Здесь так тускло и сыро,
как будто тут правят мессу
земноводные твари.
Есть тумбочка и кровать,
стул с подломленной ножкою,
стол в ширину тетради,
нож,
тарелка,
невнятная чашка,
потёртый плед.
Скудный быт.
Не подумай, не жалуюсь, бога ради,
но одно беспокоит – упрятанный в ставни свет.
Он сочится в щербатые щели.
Сбегают тени,
занимают углы и ниши и там дрожат.
Мне понять бы, чего боятся они на деле,
только стоит ли, право слово?
Обычный ад:
полутьма, полусвет, полутон – никаких зацепок.
В одиночке моей то ли день, то ли ночь, а так
можно быть и писать стопки новых пустых нетленок,
забывая, что дверь не заперта.
Только шаг –
и откроется вся Вселенная с чудесами,
но не думаю, что я скоро уйти смогу.
Время тянется слизнем и прячется за часами,
и проходит немая вечность по волоску
междумирья, в котором стынут слова, сюжеты,
неоткрытые судьбы, несложенные стихи.
Не хватает немногого – кофе и сигареты,
но зато я пишу.
Бесконечен мой черновик.
Я пишу тебе отсюда
Мелкодождие грибное перепутало сезоны
и укрыло день неспешный монохромной пеленой,
но дожди давно привычны – как болота автохтонны,
и сшивают воедино первый день и день седьмой.
Здесь не то, чтобы уныло, и не то, чтоб одиноко –
иногда бывают сути с той, забытой, стороны.
И живёшь, хоть в междумирье, но по-прежнему у бога,
то ли снишься тут кому-то, то ли просто видишь сны.
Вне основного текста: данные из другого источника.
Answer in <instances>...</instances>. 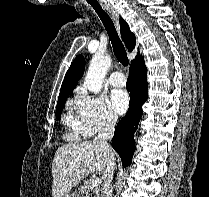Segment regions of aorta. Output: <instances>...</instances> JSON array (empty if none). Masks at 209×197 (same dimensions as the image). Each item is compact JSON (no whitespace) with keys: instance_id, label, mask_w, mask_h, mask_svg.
<instances>
[{"instance_id":"aorta-1","label":"aorta","mask_w":209,"mask_h":197,"mask_svg":"<svg viewBox=\"0 0 209 197\" xmlns=\"http://www.w3.org/2000/svg\"><path fill=\"white\" fill-rule=\"evenodd\" d=\"M111 65L109 55L95 54L90 62L84 85L94 94L100 92L103 79Z\"/></svg>"}]
</instances>
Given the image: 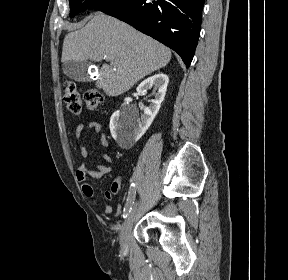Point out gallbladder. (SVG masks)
<instances>
[{
	"instance_id": "1",
	"label": "gallbladder",
	"mask_w": 288,
	"mask_h": 280,
	"mask_svg": "<svg viewBox=\"0 0 288 280\" xmlns=\"http://www.w3.org/2000/svg\"><path fill=\"white\" fill-rule=\"evenodd\" d=\"M89 62L86 61H67L63 64V73L70 79L77 82H87L89 81V76L87 73Z\"/></svg>"
}]
</instances>
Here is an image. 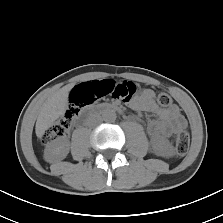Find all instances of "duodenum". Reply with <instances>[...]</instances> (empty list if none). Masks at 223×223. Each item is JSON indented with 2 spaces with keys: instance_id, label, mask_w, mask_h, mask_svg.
<instances>
[{
  "instance_id": "1",
  "label": "duodenum",
  "mask_w": 223,
  "mask_h": 223,
  "mask_svg": "<svg viewBox=\"0 0 223 223\" xmlns=\"http://www.w3.org/2000/svg\"><path fill=\"white\" fill-rule=\"evenodd\" d=\"M102 111H118L121 112L122 109L116 104H101L87 111L88 114H95ZM87 120V116L82 117L78 120L77 124L81 125Z\"/></svg>"
}]
</instances>
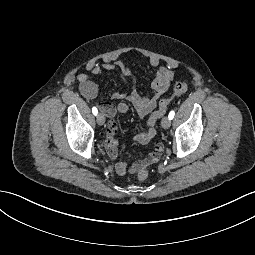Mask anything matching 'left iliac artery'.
Masks as SVG:
<instances>
[{
	"label": "left iliac artery",
	"mask_w": 255,
	"mask_h": 255,
	"mask_svg": "<svg viewBox=\"0 0 255 255\" xmlns=\"http://www.w3.org/2000/svg\"><path fill=\"white\" fill-rule=\"evenodd\" d=\"M174 115H175L174 111H171L168 115L169 119L172 120L174 118Z\"/></svg>",
	"instance_id": "1"
}]
</instances>
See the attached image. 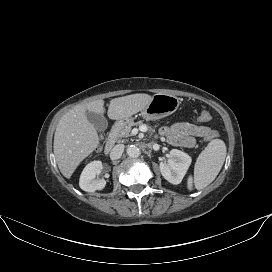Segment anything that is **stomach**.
Instances as JSON below:
<instances>
[{
  "instance_id": "stomach-1",
  "label": "stomach",
  "mask_w": 272,
  "mask_h": 272,
  "mask_svg": "<svg viewBox=\"0 0 272 272\" xmlns=\"http://www.w3.org/2000/svg\"><path fill=\"white\" fill-rule=\"evenodd\" d=\"M180 100L174 95L158 93L152 96L149 104L141 110L145 120H157L173 114L179 107ZM131 118L121 119L120 124H127Z\"/></svg>"
}]
</instances>
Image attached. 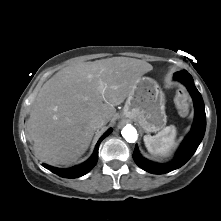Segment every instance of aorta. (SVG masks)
<instances>
[{"label":"aorta","mask_w":221,"mask_h":221,"mask_svg":"<svg viewBox=\"0 0 221 221\" xmlns=\"http://www.w3.org/2000/svg\"><path fill=\"white\" fill-rule=\"evenodd\" d=\"M121 134L123 138L129 143H134L138 138L137 130L130 124H127L122 129Z\"/></svg>","instance_id":"obj_1"}]
</instances>
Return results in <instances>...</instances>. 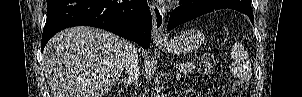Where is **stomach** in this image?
Segmentation results:
<instances>
[{
	"instance_id": "1",
	"label": "stomach",
	"mask_w": 302,
	"mask_h": 97,
	"mask_svg": "<svg viewBox=\"0 0 302 97\" xmlns=\"http://www.w3.org/2000/svg\"><path fill=\"white\" fill-rule=\"evenodd\" d=\"M204 41L203 33L195 29H187L160 43L159 47L168 53L187 55L200 48Z\"/></svg>"
}]
</instances>
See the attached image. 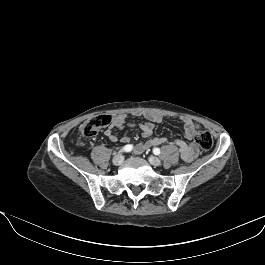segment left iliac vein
<instances>
[{
    "instance_id": "obj_1",
    "label": "left iliac vein",
    "mask_w": 265,
    "mask_h": 265,
    "mask_svg": "<svg viewBox=\"0 0 265 265\" xmlns=\"http://www.w3.org/2000/svg\"><path fill=\"white\" fill-rule=\"evenodd\" d=\"M148 160H149L150 164L153 166H160L161 165L160 159L155 157V156H150L148 158Z\"/></svg>"
}]
</instances>
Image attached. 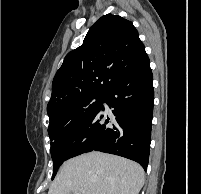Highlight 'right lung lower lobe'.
<instances>
[{"instance_id":"obj_1","label":"right lung lower lobe","mask_w":201,"mask_h":194,"mask_svg":"<svg viewBox=\"0 0 201 194\" xmlns=\"http://www.w3.org/2000/svg\"><path fill=\"white\" fill-rule=\"evenodd\" d=\"M153 77L148 56L104 95L112 116L99 109L61 143L57 156L65 160L90 151L119 155L146 171L153 115Z\"/></svg>"}]
</instances>
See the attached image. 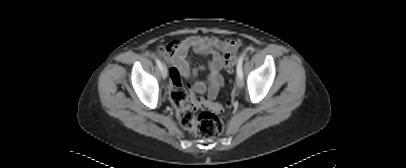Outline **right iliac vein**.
I'll return each instance as SVG.
<instances>
[{
  "mask_svg": "<svg viewBox=\"0 0 406 168\" xmlns=\"http://www.w3.org/2000/svg\"><path fill=\"white\" fill-rule=\"evenodd\" d=\"M161 75L163 79L167 78V68L165 65H163L162 70H161Z\"/></svg>",
  "mask_w": 406,
  "mask_h": 168,
  "instance_id": "obj_1",
  "label": "right iliac vein"
}]
</instances>
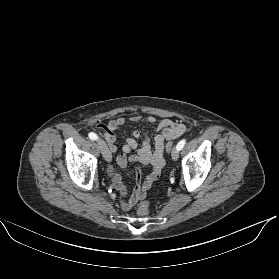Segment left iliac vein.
<instances>
[{"mask_svg": "<svg viewBox=\"0 0 279 279\" xmlns=\"http://www.w3.org/2000/svg\"><path fill=\"white\" fill-rule=\"evenodd\" d=\"M171 157H172V159H173L174 161H176V160L178 159V157H179V150H178L176 147H174V148L172 149Z\"/></svg>", "mask_w": 279, "mask_h": 279, "instance_id": "left-iliac-vein-1", "label": "left iliac vein"}]
</instances>
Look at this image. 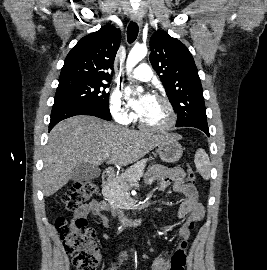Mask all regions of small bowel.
Instances as JSON below:
<instances>
[{"label":"small bowel","instance_id":"c3829d8e","mask_svg":"<svg viewBox=\"0 0 267 270\" xmlns=\"http://www.w3.org/2000/svg\"><path fill=\"white\" fill-rule=\"evenodd\" d=\"M184 176V171L179 167L166 168L162 166H152L145 177L148 184L158 180L159 189L161 191L166 190L170 185H172L175 192L184 196V200L182 201L178 210V217L180 219L186 218V220L179 228V236L181 237V241L178 244V248L181 247L184 242H187L191 231V223L200 221L204 216V208L199 202L198 191L194 185L188 184L185 181ZM107 209L108 207L105 202L91 200L82 205L75 212L73 220H86L87 216L92 214L100 218L101 223L105 228H109L111 223L105 214ZM169 265L170 258L159 256L154 258L152 261V270H168ZM116 267L117 263L114 262L111 270H115Z\"/></svg>","mask_w":267,"mask_h":270}]
</instances>
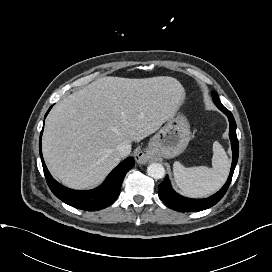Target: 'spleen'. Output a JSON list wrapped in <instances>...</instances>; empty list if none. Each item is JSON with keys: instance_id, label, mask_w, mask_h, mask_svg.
<instances>
[{"instance_id": "3e777b00", "label": "spleen", "mask_w": 272, "mask_h": 272, "mask_svg": "<svg viewBox=\"0 0 272 272\" xmlns=\"http://www.w3.org/2000/svg\"><path fill=\"white\" fill-rule=\"evenodd\" d=\"M229 170V158L218 141L213 143L212 168H186L179 162L173 164L176 185L183 194L194 198L206 197L219 190L225 183Z\"/></svg>"}]
</instances>
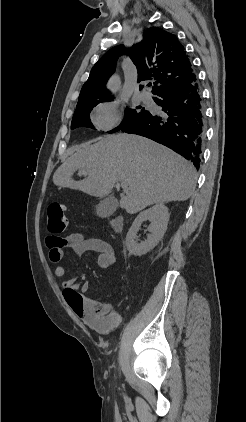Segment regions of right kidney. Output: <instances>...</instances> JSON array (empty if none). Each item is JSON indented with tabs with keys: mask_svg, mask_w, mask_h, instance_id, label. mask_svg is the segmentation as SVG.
Listing matches in <instances>:
<instances>
[{
	"mask_svg": "<svg viewBox=\"0 0 246 422\" xmlns=\"http://www.w3.org/2000/svg\"><path fill=\"white\" fill-rule=\"evenodd\" d=\"M169 216L168 208L163 203L156 204L152 208L141 212L135 218L126 236V246L129 253L134 256H142L151 251L164 236ZM144 221L150 222L148 226L150 234L147 240L138 243L136 240L137 233Z\"/></svg>",
	"mask_w": 246,
	"mask_h": 422,
	"instance_id": "ca27d5eb",
	"label": "right kidney"
}]
</instances>
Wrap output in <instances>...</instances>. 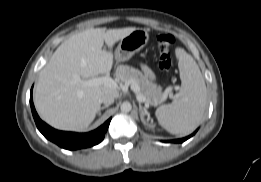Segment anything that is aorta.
<instances>
[{
    "mask_svg": "<svg viewBox=\"0 0 261 182\" xmlns=\"http://www.w3.org/2000/svg\"><path fill=\"white\" fill-rule=\"evenodd\" d=\"M120 109L122 112L127 113V112L131 111L132 106H131L130 102H123Z\"/></svg>",
    "mask_w": 261,
    "mask_h": 182,
    "instance_id": "1",
    "label": "aorta"
}]
</instances>
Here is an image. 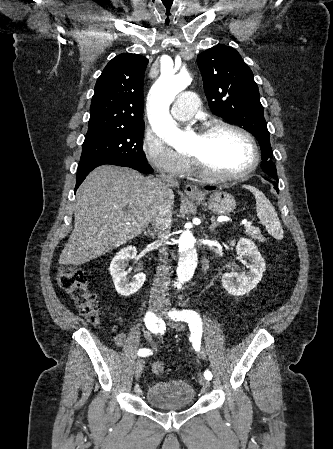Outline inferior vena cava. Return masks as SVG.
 Returning a JSON list of instances; mask_svg holds the SVG:
<instances>
[{
	"mask_svg": "<svg viewBox=\"0 0 333 449\" xmlns=\"http://www.w3.org/2000/svg\"><path fill=\"white\" fill-rule=\"evenodd\" d=\"M159 180L163 183L162 189L178 185L177 180L171 175L161 174ZM152 222L155 228V233L157 234L158 245L160 246L159 260L164 264H159L157 268L156 279L154 280L150 294L151 303L158 300L159 297L165 296L168 293L170 284L171 267L167 264V242L170 239L172 212L163 195L159 197L158 204L153 211Z\"/></svg>",
	"mask_w": 333,
	"mask_h": 449,
	"instance_id": "inferior-vena-cava-1",
	"label": "inferior vena cava"
}]
</instances>
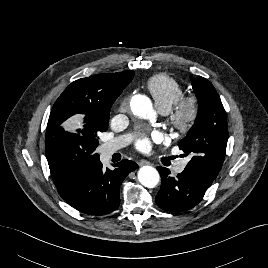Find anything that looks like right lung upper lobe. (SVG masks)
Wrapping results in <instances>:
<instances>
[{
  "label": "right lung upper lobe",
  "mask_w": 268,
  "mask_h": 268,
  "mask_svg": "<svg viewBox=\"0 0 268 268\" xmlns=\"http://www.w3.org/2000/svg\"><path fill=\"white\" fill-rule=\"evenodd\" d=\"M133 76L134 71L127 70L112 74L92 75L76 80L64 90L55 105H62L65 120L74 115L84 117L83 128L90 122L109 119L113 102L131 82ZM58 128H61V125ZM54 181L62 198L75 185V183L65 184L56 179Z\"/></svg>",
  "instance_id": "cb5924a9"
}]
</instances>
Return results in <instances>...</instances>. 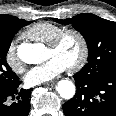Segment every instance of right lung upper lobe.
Listing matches in <instances>:
<instances>
[{"label":"right lung upper lobe","instance_id":"1","mask_svg":"<svg viewBox=\"0 0 116 116\" xmlns=\"http://www.w3.org/2000/svg\"><path fill=\"white\" fill-rule=\"evenodd\" d=\"M24 21L23 19H18L7 14H0V25H15L19 22Z\"/></svg>","mask_w":116,"mask_h":116}]
</instances>
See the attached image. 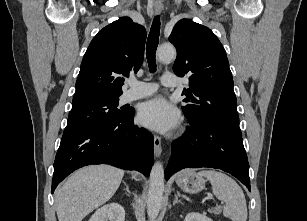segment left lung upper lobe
<instances>
[{"label":"left lung upper lobe","mask_w":307,"mask_h":221,"mask_svg":"<svg viewBox=\"0 0 307 221\" xmlns=\"http://www.w3.org/2000/svg\"><path fill=\"white\" fill-rule=\"evenodd\" d=\"M169 41L177 50L173 71L188 74L187 103L182 109L190 123H211L242 135L233 78L224 47L213 32L188 19L178 21Z\"/></svg>","instance_id":"obj_1"}]
</instances>
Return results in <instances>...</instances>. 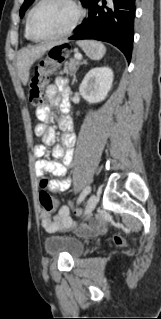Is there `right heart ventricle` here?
Returning a JSON list of instances; mask_svg holds the SVG:
<instances>
[{"label":"right heart ventricle","instance_id":"obj_1","mask_svg":"<svg viewBox=\"0 0 161 319\" xmlns=\"http://www.w3.org/2000/svg\"><path fill=\"white\" fill-rule=\"evenodd\" d=\"M31 10H32V9H31ZM31 10L28 12V14H27V16H26V23H25V29H24V36H25V38L28 39V40H29L30 38H29L28 32H27V22H28V17H29V15H30Z\"/></svg>","mask_w":161,"mask_h":319}]
</instances>
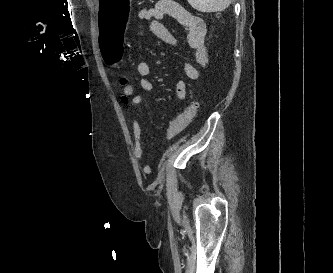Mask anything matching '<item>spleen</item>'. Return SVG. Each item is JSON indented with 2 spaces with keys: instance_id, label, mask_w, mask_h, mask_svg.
Wrapping results in <instances>:
<instances>
[{
  "instance_id": "3e777b00",
  "label": "spleen",
  "mask_w": 333,
  "mask_h": 273,
  "mask_svg": "<svg viewBox=\"0 0 333 273\" xmlns=\"http://www.w3.org/2000/svg\"><path fill=\"white\" fill-rule=\"evenodd\" d=\"M232 0H188L189 4L201 12H218L229 7Z\"/></svg>"
}]
</instances>
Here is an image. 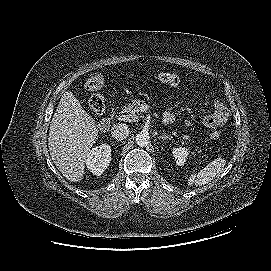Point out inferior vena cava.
Returning <instances> with one entry per match:
<instances>
[{"label":"inferior vena cava","mask_w":271,"mask_h":271,"mask_svg":"<svg viewBox=\"0 0 271 271\" xmlns=\"http://www.w3.org/2000/svg\"><path fill=\"white\" fill-rule=\"evenodd\" d=\"M112 137L116 140H123L127 138L129 134V127L124 123L114 124L111 128Z\"/></svg>","instance_id":"obj_1"}]
</instances>
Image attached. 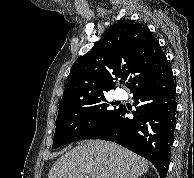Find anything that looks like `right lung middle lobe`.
<instances>
[{
	"instance_id": "1",
	"label": "right lung middle lobe",
	"mask_w": 194,
	"mask_h": 178,
	"mask_svg": "<svg viewBox=\"0 0 194 178\" xmlns=\"http://www.w3.org/2000/svg\"><path fill=\"white\" fill-rule=\"evenodd\" d=\"M119 109L110 110L105 96L58 112L52 148L87 138Z\"/></svg>"
}]
</instances>
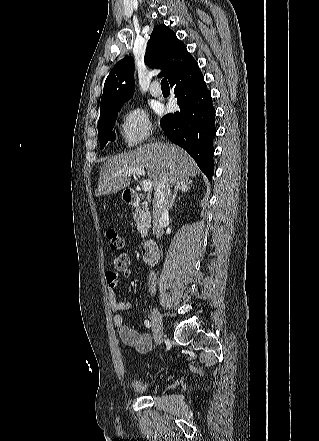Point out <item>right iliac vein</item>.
Wrapping results in <instances>:
<instances>
[{
	"instance_id": "obj_1",
	"label": "right iliac vein",
	"mask_w": 319,
	"mask_h": 441,
	"mask_svg": "<svg viewBox=\"0 0 319 441\" xmlns=\"http://www.w3.org/2000/svg\"><path fill=\"white\" fill-rule=\"evenodd\" d=\"M152 319V329L155 342L160 344L163 340V321L162 315L158 308L154 307L151 314Z\"/></svg>"
}]
</instances>
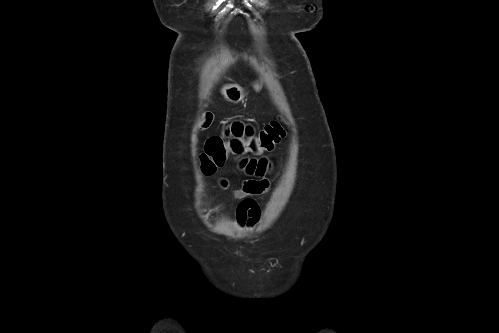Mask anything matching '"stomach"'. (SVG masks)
Returning a JSON list of instances; mask_svg holds the SVG:
<instances>
[{"mask_svg": "<svg viewBox=\"0 0 499 333\" xmlns=\"http://www.w3.org/2000/svg\"><path fill=\"white\" fill-rule=\"evenodd\" d=\"M256 90L260 89L259 83L254 84ZM222 94L228 101L232 103H238L244 98L243 89L239 85H227L222 88Z\"/></svg>", "mask_w": 499, "mask_h": 333, "instance_id": "1", "label": "stomach"}]
</instances>
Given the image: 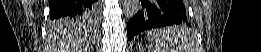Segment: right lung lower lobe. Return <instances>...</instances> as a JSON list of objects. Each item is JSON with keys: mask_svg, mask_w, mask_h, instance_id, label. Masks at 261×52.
<instances>
[{"mask_svg": "<svg viewBox=\"0 0 261 52\" xmlns=\"http://www.w3.org/2000/svg\"><path fill=\"white\" fill-rule=\"evenodd\" d=\"M50 18L89 16L97 17L99 3L96 0H49Z\"/></svg>", "mask_w": 261, "mask_h": 52, "instance_id": "obj_1", "label": "right lung lower lobe"}]
</instances>
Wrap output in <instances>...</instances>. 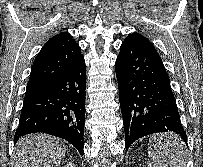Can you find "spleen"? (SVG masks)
Listing matches in <instances>:
<instances>
[{
  "mask_svg": "<svg viewBox=\"0 0 203 167\" xmlns=\"http://www.w3.org/2000/svg\"><path fill=\"white\" fill-rule=\"evenodd\" d=\"M186 150L176 135L153 136L149 141L148 167H184Z\"/></svg>",
  "mask_w": 203,
  "mask_h": 167,
  "instance_id": "obj_1",
  "label": "spleen"
}]
</instances>
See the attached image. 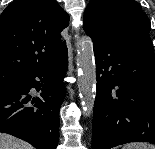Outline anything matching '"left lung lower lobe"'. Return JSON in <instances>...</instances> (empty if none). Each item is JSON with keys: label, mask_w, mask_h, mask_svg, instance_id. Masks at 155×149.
Instances as JSON below:
<instances>
[{"label": "left lung lower lobe", "mask_w": 155, "mask_h": 149, "mask_svg": "<svg viewBox=\"0 0 155 149\" xmlns=\"http://www.w3.org/2000/svg\"><path fill=\"white\" fill-rule=\"evenodd\" d=\"M97 93L92 149L155 144V62L149 35L93 40Z\"/></svg>", "instance_id": "1"}]
</instances>
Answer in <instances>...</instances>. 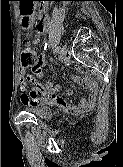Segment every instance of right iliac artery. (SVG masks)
Instances as JSON below:
<instances>
[{"label": "right iliac artery", "mask_w": 123, "mask_h": 167, "mask_svg": "<svg viewBox=\"0 0 123 167\" xmlns=\"http://www.w3.org/2000/svg\"><path fill=\"white\" fill-rule=\"evenodd\" d=\"M60 50H61L60 47H56V48H55V52H56V53H60Z\"/></svg>", "instance_id": "obj_1"}]
</instances>
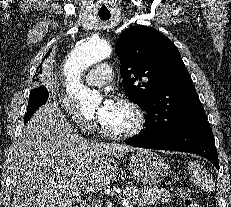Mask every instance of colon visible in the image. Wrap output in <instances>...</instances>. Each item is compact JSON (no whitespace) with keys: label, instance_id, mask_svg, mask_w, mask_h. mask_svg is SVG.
<instances>
[{"label":"colon","instance_id":"obj_1","mask_svg":"<svg viewBox=\"0 0 231 207\" xmlns=\"http://www.w3.org/2000/svg\"><path fill=\"white\" fill-rule=\"evenodd\" d=\"M181 196L183 199V207H201L200 203L194 198L190 189H182Z\"/></svg>","mask_w":231,"mask_h":207}]
</instances>
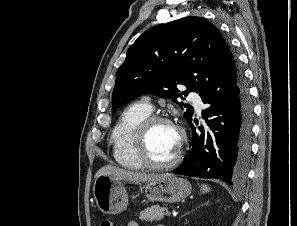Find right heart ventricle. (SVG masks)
Returning a JSON list of instances; mask_svg holds the SVG:
<instances>
[{
	"label": "right heart ventricle",
	"mask_w": 297,
	"mask_h": 226,
	"mask_svg": "<svg viewBox=\"0 0 297 226\" xmlns=\"http://www.w3.org/2000/svg\"><path fill=\"white\" fill-rule=\"evenodd\" d=\"M152 112L144 102L129 105L120 115L111 134L112 153L115 161L128 169L143 168L133 148V137L137 126Z\"/></svg>",
	"instance_id": "e07e8e85"
}]
</instances>
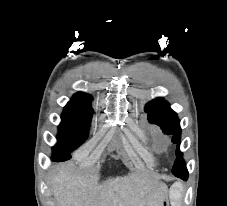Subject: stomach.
I'll return each mask as SVG.
<instances>
[{
  "label": "stomach",
  "instance_id": "stomach-1",
  "mask_svg": "<svg viewBox=\"0 0 227 206\" xmlns=\"http://www.w3.org/2000/svg\"><path fill=\"white\" fill-rule=\"evenodd\" d=\"M168 197H163L162 201H163V205L162 206H169V202H168Z\"/></svg>",
  "mask_w": 227,
  "mask_h": 206
}]
</instances>
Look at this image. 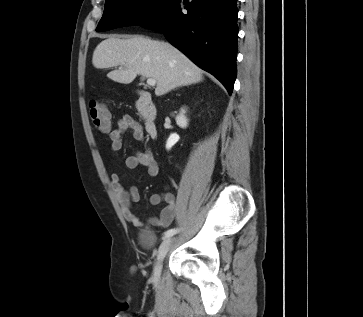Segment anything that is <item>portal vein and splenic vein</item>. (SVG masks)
<instances>
[{
    "mask_svg": "<svg viewBox=\"0 0 363 317\" xmlns=\"http://www.w3.org/2000/svg\"><path fill=\"white\" fill-rule=\"evenodd\" d=\"M156 80L155 79H153V78H148L147 79V84L149 85V86H155L156 85Z\"/></svg>",
    "mask_w": 363,
    "mask_h": 317,
    "instance_id": "portal-vein-and-splenic-vein-1",
    "label": "portal vein and splenic vein"
}]
</instances>
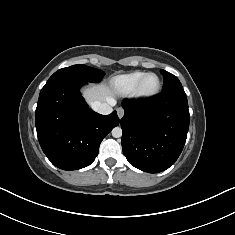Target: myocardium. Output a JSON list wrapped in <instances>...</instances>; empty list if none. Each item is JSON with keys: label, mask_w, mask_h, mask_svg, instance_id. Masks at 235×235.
<instances>
[{"label": "myocardium", "mask_w": 235, "mask_h": 235, "mask_svg": "<svg viewBox=\"0 0 235 235\" xmlns=\"http://www.w3.org/2000/svg\"><path fill=\"white\" fill-rule=\"evenodd\" d=\"M149 76H155L156 79H157V85H156V88L150 92H146L143 90L142 86H143V83L144 81L146 80L147 77ZM160 89H161V80L159 78V76L153 72H148V73H145L143 75V77L140 79V81L138 82L133 94L135 97H138V98H151V97H154L156 96L159 92H160Z\"/></svg>", "instance_id": "1"}]
</instances>
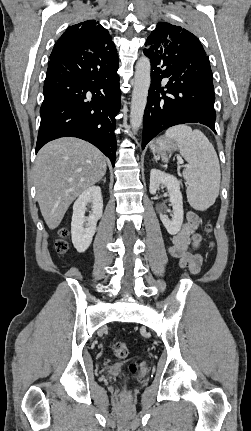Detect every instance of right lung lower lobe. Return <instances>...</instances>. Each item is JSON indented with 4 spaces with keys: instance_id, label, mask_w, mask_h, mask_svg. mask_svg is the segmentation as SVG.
I'll return each mask as SVG.
<instances>
[{
    "instance_id": "right-lung-lower-lobe-1",
    "label": "right lung lower lobe",
    "mask_w": 251,
    "mask_h": 431,
    "mask_svg": "<svg viewBox=\"0 0 251 431\" xmlns=\"http://www.w3.org/2000/svg\"><path fill=\"white\" fill-rule=\"evenodd\" d=\"M118 59L53 49L44 83L36 153L47 142L71 136L99 148L115 164V116L120 110Z\"/></svg>"
}]
</instances>
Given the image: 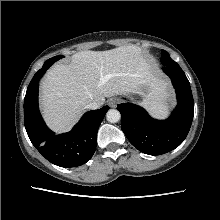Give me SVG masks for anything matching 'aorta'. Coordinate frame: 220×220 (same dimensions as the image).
Here are the masks:
<instances>
[{
    "label": "aorta",
    "mask_w": 220,
    "mask_h": 220,
    "mask_svg": "<svg viewBox=\"0 0 220 220\" xmlns=\"http://www.w3.org/2000/svg\"><path fill=\"white\" fill-rule=\"evenodd\" d=\"M121 115L120 112L116 109H110L107 113H106V119L107 121H109L110 123H116L120 120Z\"/></svg>",
    "instance_id": "1"
}]
</instances>
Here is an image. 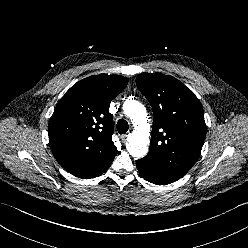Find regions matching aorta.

Я пишу тебе на листьях облетающего клёна
непутёвые заметки и бездарные стишки,
и кипит в котле идея первозданного бульона,
и летят по небу рыбы, по-стрижиному легки.
Здесь не то, чтоб всё возможно, но, пожалуй, допустимо,
если ты, не передумав, не придумаешь закон,
ну, а после не откроешь догмы, принципы, максимы,
если вновь не повторишься, как завзятый эпигон.
Я пишу тебе отсюда, из предельно малой точки,
до Начала и до Слова, или там Большого Взрыва.
И со мной читают вечность неотправленные строчки
все, кто умерли когда-то, но уверены, что живы.
Мифы
Сказки средней полосы, мифы Древней Греции…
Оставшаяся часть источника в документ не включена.